One way to measure the "regularity" of a language's verbs is, how much information do you need to memorize for each verb in order to conjugate it properly?
For Spanish, you don't need very much. If you have the infinitive, you can deduce the rest from that. There are a few irregular verbs, but those are a relatively small fraction of the total.

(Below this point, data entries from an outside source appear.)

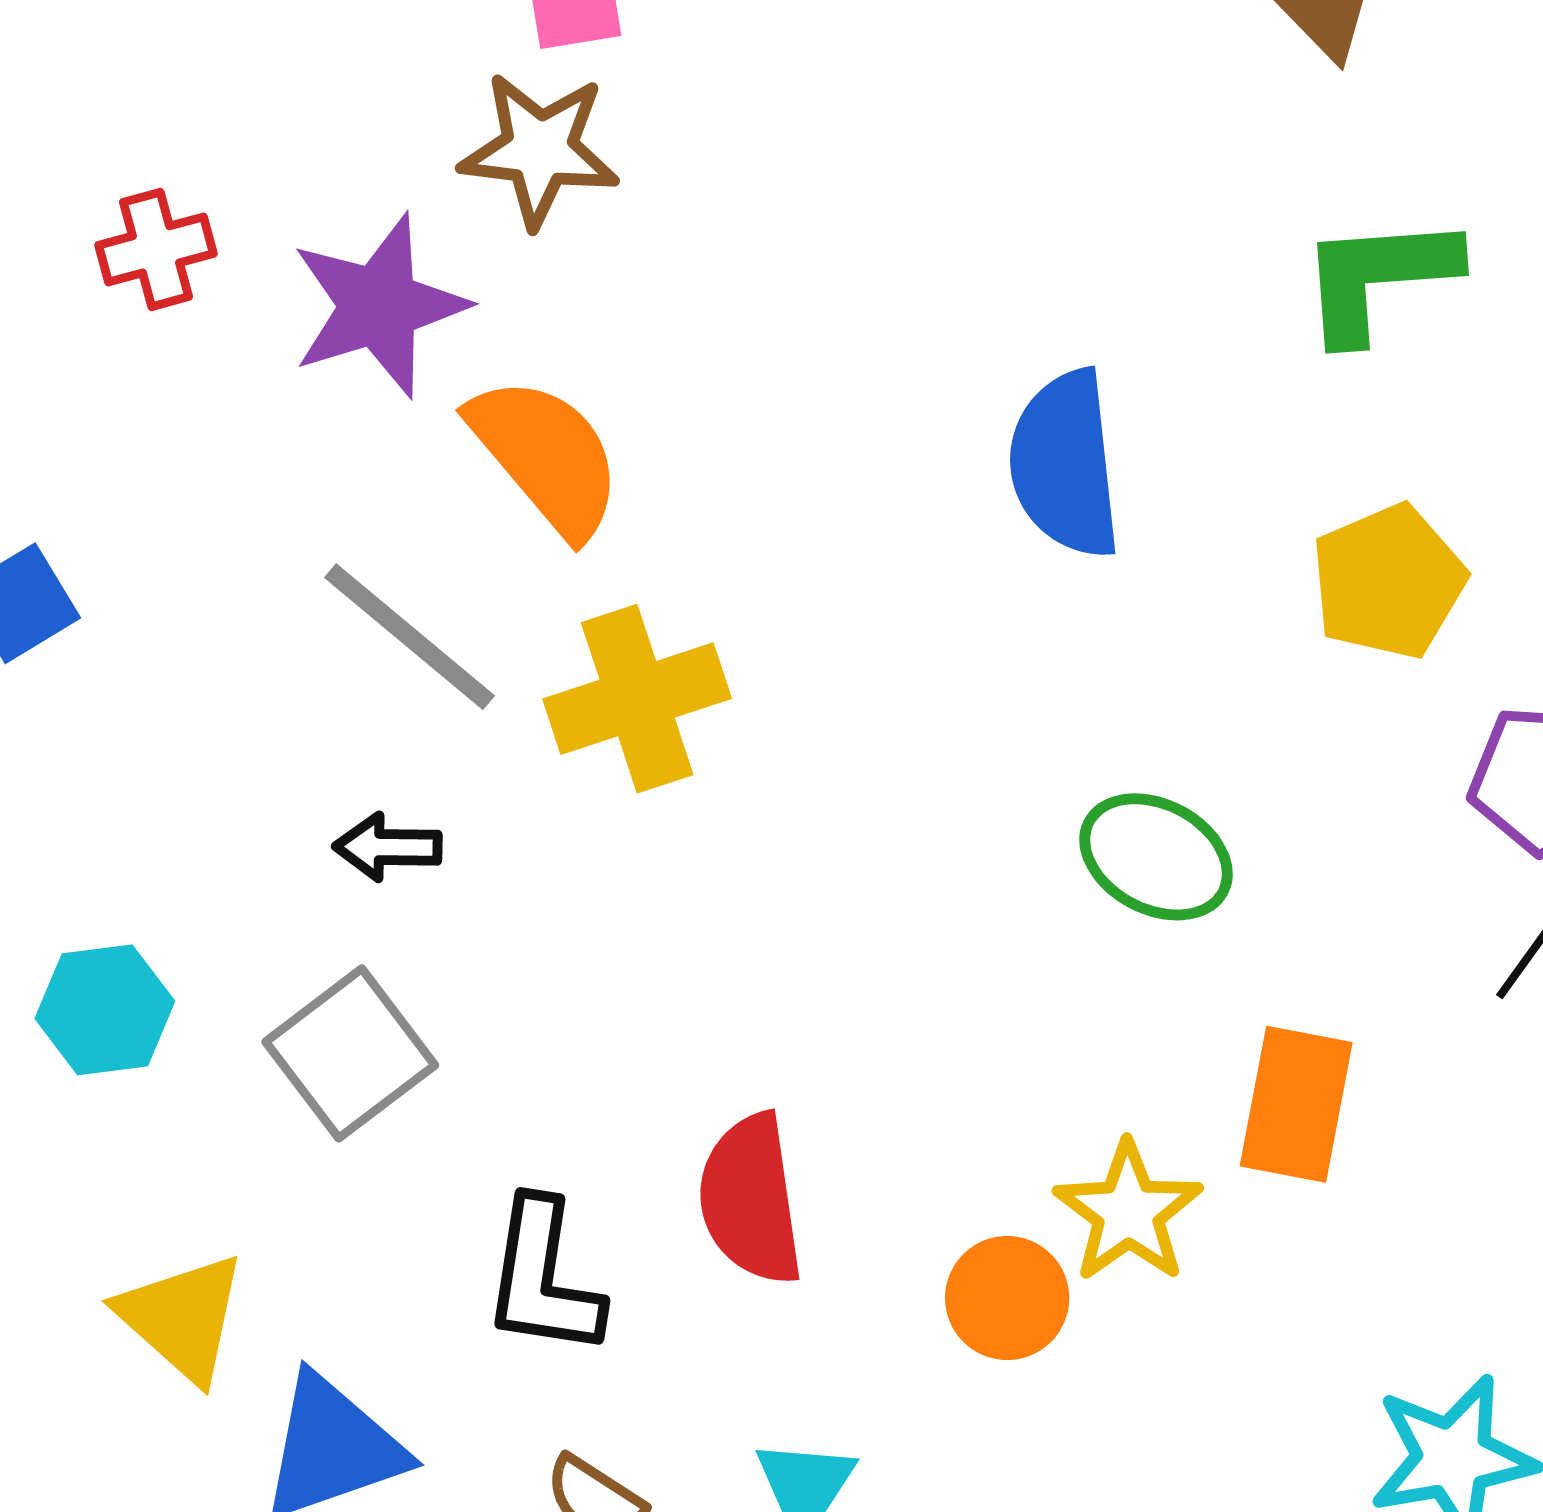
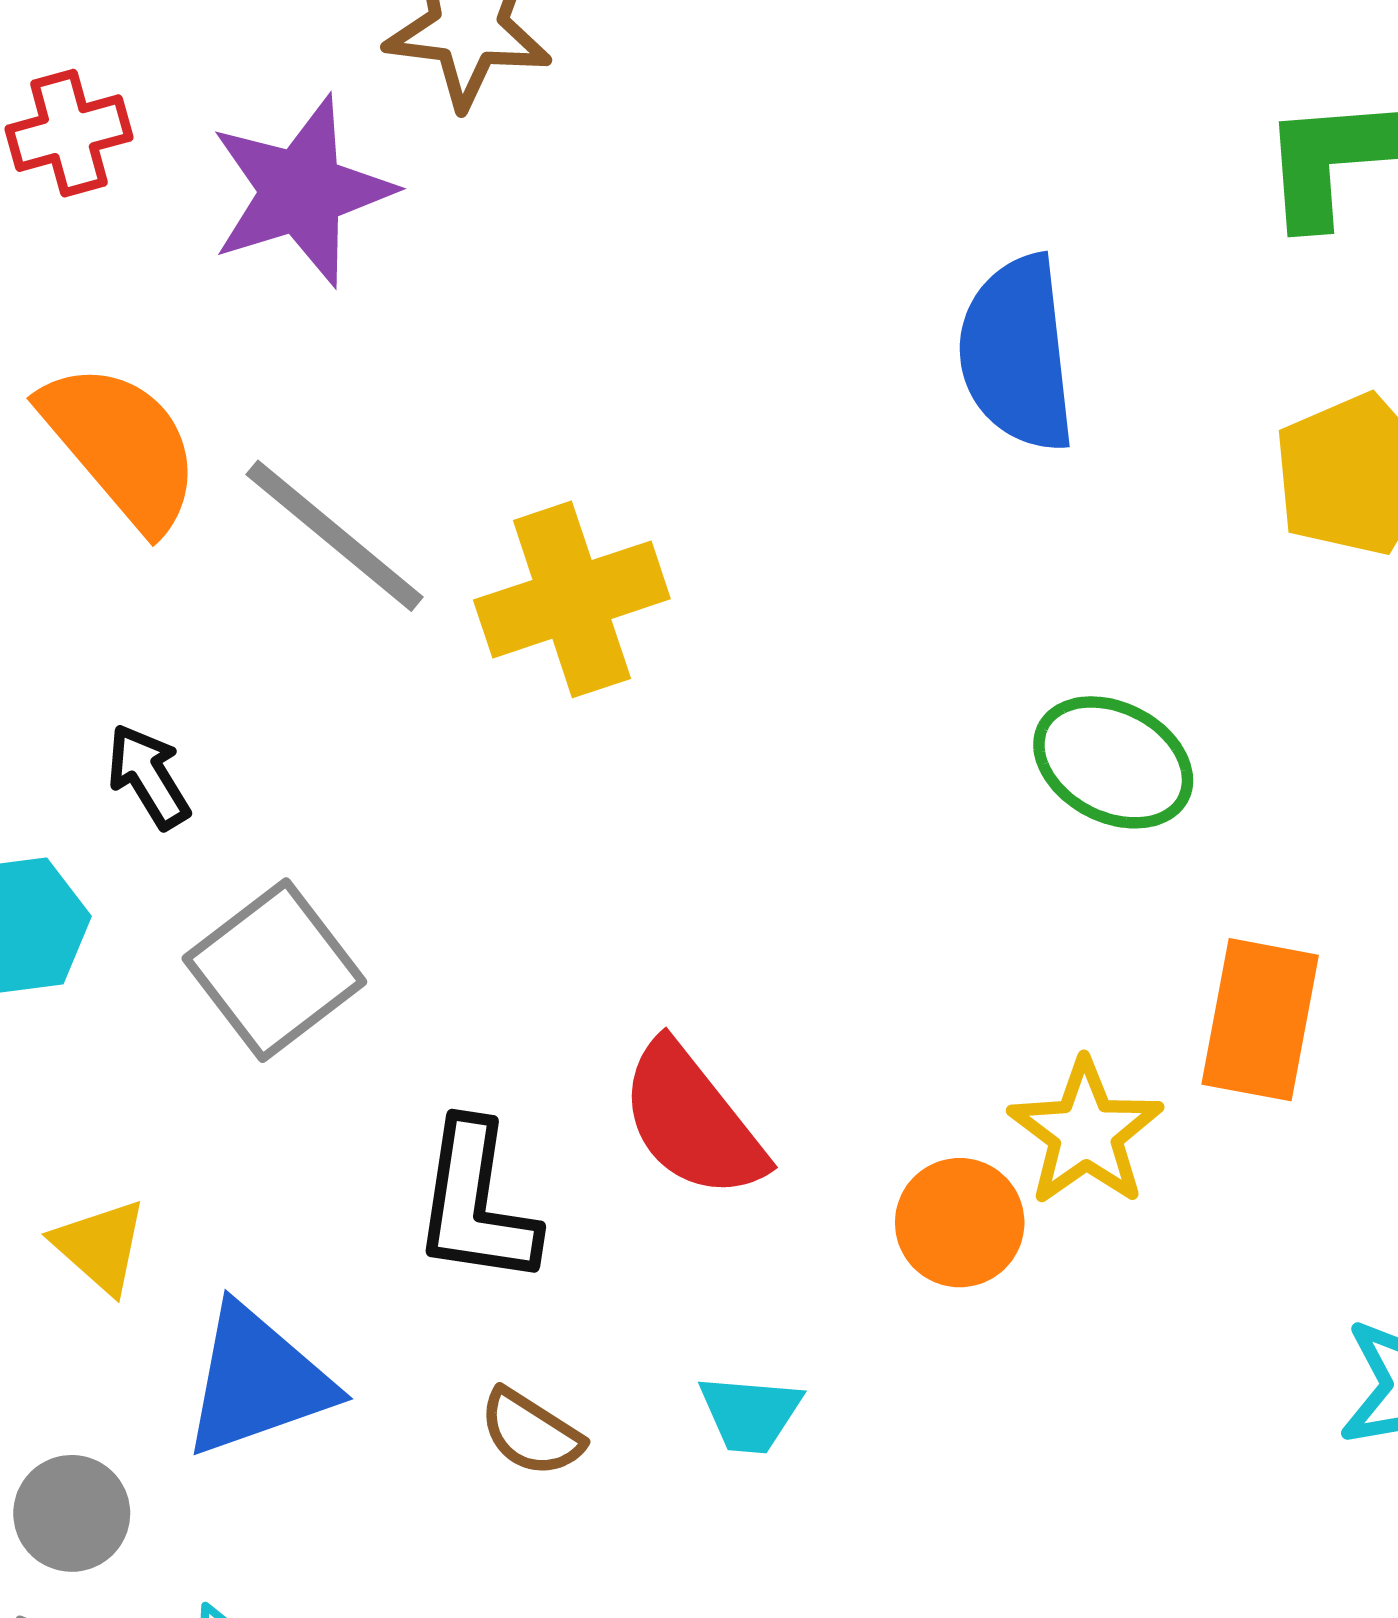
orange semicircle: (546, 456) -> (121, 446), moved
black arrow: (388, 847) -> (148, 776), moved, turned 58
red semicircle: (751, 1199) -> (692, 1121), turned -30
yellow triangle: (182, 1318) -> (100, 1246), size x0.7

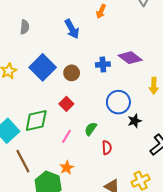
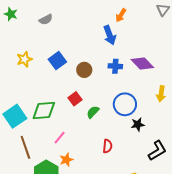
gray semicircle: (25, 27) -> (46, 19), turned 48
blue arrow: (72, 29) -> (110, 35), moved
blue square: (43, 67) -> (57, 61), size x0.7
green semicircle: (91, 129) -> (93, 112), moved
pink line: (67, 136) -> (60, 138), moved

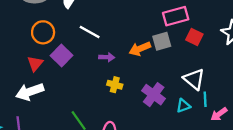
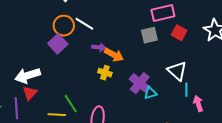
orange circle: (43, 32) -> (64, 26), moved
orange arrow: (140, 49) -> (114, 55), moved, turned -132
red triangle: (35, 64) -> (30, 93), moved
cyan triangle: (183, 106) -> (150, 93), moved
pink arrow: (219, 114) -> (198, 104), turned 105

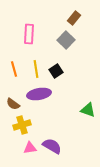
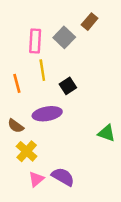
gray square: (66, 40) -> (64, 37), moved
yellow line: (36, 69) -> (42, 70), moved
yellow cross: (22, 125) -> (27, 151), turned -30
pink triangle: (30, 148) -> (36, 179), turned -32

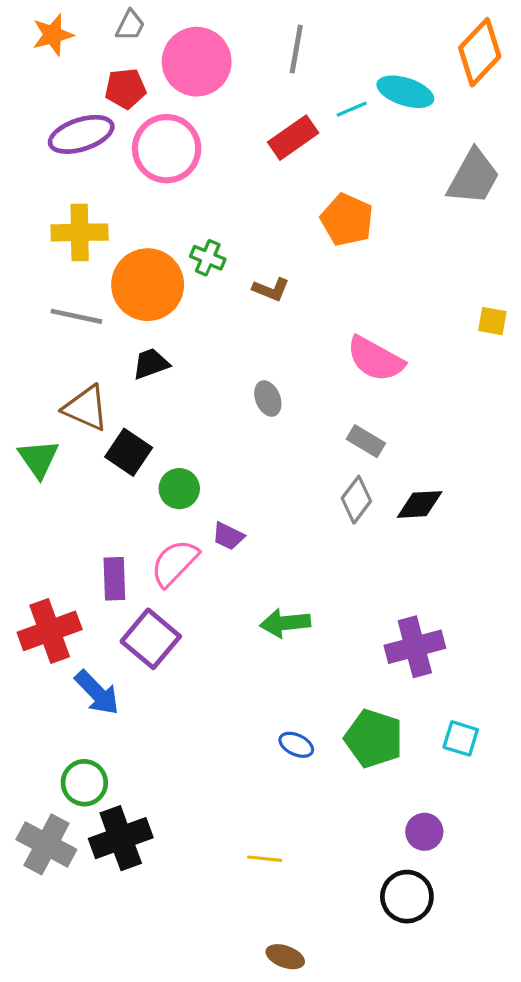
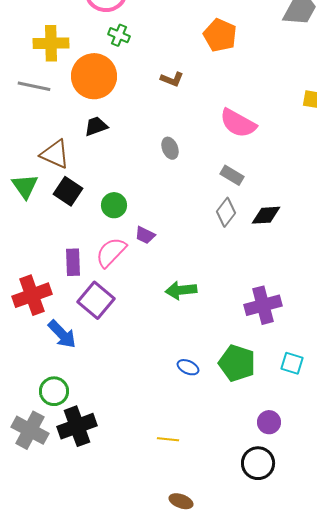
green cross: (208, 258) -> (119, 35), moved
gray line: (76, 316) -> (34, 86), moved
black square: (129, 452) -> (68, 191), moved

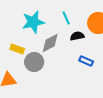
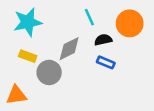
cyan star: (33, 22) -> (28, 22), moved
blue rectangle: (86, 61) -> (106, 62), moved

In Latin, you generally need to know four separate forms, the "principal parts", which provide information you can't get from the infinitive. For example, there are a few different ways to form the perfect (basically simple past) tense stem from the present stem: sometimes you add a -v- (amā- → amāv- "love"), sometimes you add an -s- (dīc- → dīx- "say"), sometimes you lengthen the vowel (ven- → vēn- "come"), sometimes you reduplicate the first syllable (curr- → cu-curr- "run"), and so on. There are a few general trends, like how most stems ending in -ā- add a -v-, but they're more like guidelines than hard rules. So you need to memorize the past stem alongside the present stem. And then you can usually figure out the supine stem from the past stem, but not always, so you need to memorize that too, and you can usually figure out the present stem from the infinitive stem, but not always, so you need to memorize that too, and in the end you're learning four separate forms for each verb.
P.S.
I know that some verbs, e.g. ir, are weird because they come from multiple Latin words.
This is called suppletion, and happens in Latin as well as Spanish. (In fact, it happens in most inflecting languages—consider English "go" vs "went", or "be" vs "is" vs "was".) But suppletive verbs are generally a small minority, so they don't matter as much in terms of the overall regularity of the language.